La Corporación del Sur tiene la figura jurídica de una sociedad del Estado y en una primera etapa el capital accionario estará íntegramente en manos del gobierno porteño. Pero la ley 470, que creó el organismo, prevé que podrá pasar a manos privadas hasta el 49 por ciento de la participación accionaria.
"El objetivo será llevar adelante el proyecto de desarrollo que planeó la ciudad y en ningún momento se buscará realizar inversiones redituables en sí mismas", dijo Ibarra a La Nación .
Según detalló, se favorecerá la actividad comercial mediante créditos y exenciones impositivas especiales. Además se revitalizarán los centros comerciales de cada barrio y se instalarán universidades y centros tecnológicos para favorecer la descentralización.
El desarrollo inmobiliario recibirá su impulso: mediante un convenio con el Banco de la Ciudad y con otras entidades crediticias se promoverán préstamos para la adquisición de viviendas. Además, el nuevo Código de Planeamiento Urbano permitirá que en la zona se edifique hasta un 20 por ciento más que en el resto de la ciudad.
También se buscará desarrollar la región como un polo turístico, explotando el patrimonio histórico que hoy desluce por el abandono. Se instalarán cadenas de hoteles de tres estrellas.
Temen un negocio inmobiliario
El proyecto oficial para reactivar el sur de la ciudad tiene también sus detractores. Uno de ellos es Antonio Elio Brailovsky, defensor adjunto del pueblo de la Ciudad.
Según explicó a La Nación , "se le cederán demasiados poderes a la corporación, que podrá decidir la venta del patrimonio de la ciudad. Se corre el riesgo de que se venda a valores muy convenientes a los amigos ".
Ocurre que la corporación administrará un fondo fiduciario conformado por todos los inmuebles de dominio privado que la ciudad tiene en la zona. Pero todavía no se presentó la nómina de bienes ni cuál será su valor. Esto también irrita a algunos vecinos."Nunca se nos consultó", reclamó Luisa Kilberg, que vive en Barracas.
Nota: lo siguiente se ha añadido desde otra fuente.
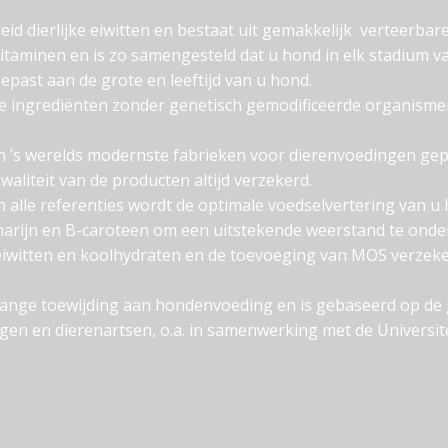
d dierlijke eiwitten en bestaat uit gemakkelijk verteerbare
itaminen en is zo samengesteld dat u hond in elk stadium van
past aan de grote en leeftijd van u hond.
jke ingrediënten zonder genetisch gemodificeerde organism
n ’s werelds modernste fabrieken voor dierenvoedingen ge
waliteit van de producten altijd verzekerd.
alle referenties wordt de optimale voedselvertering van 
marijn en B-caroteen om een uitstekende weerstand te onde
eiwitten en koolhydraten en de toevoeging van MOS verzeker
nlange toewijding aan hondenvoeding en is gebaseerd op de
n en dierenartsen, o.a. in samenwerking met de Universitei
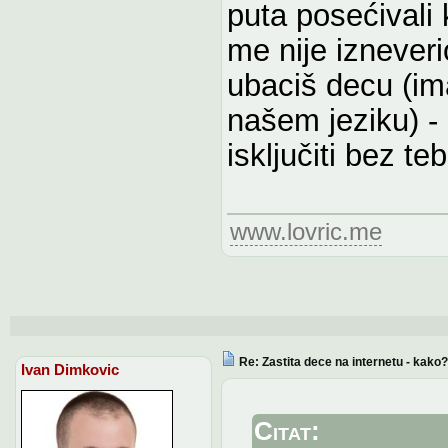
puta posećivali k
me nije izneveri
ubaciš decu (im
našem jeziku) - 
isključiti bez t
www.lovric.me
Re: Zastita dece na internetu - kako?
Ivan Dimkovic
Citat:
Según dijo, debajo del puente Alsina, donde se instaló la corporación, funcionaba un taller de reparación de muebles. "Esperamos que esto no sea un negocio inmobiliario y vengan a desalojarnos. Se habló de erradicar las villas, pero nadie explicó qué van a hacer con sus pobladores", agregó.
Antonia Neill es vecina de Pompeya: "Me interesa saber qué autoridad va a tener sobre nuestras propiedades, porque hasta ahora no quedó claro", dijo. "Esperemos que sea para mejor. Dicen que el barrio está estancado. Ojalá estuviera estancado. ¡En los últimos 30 años retrocedió!", exclamó Edgardo Mesa.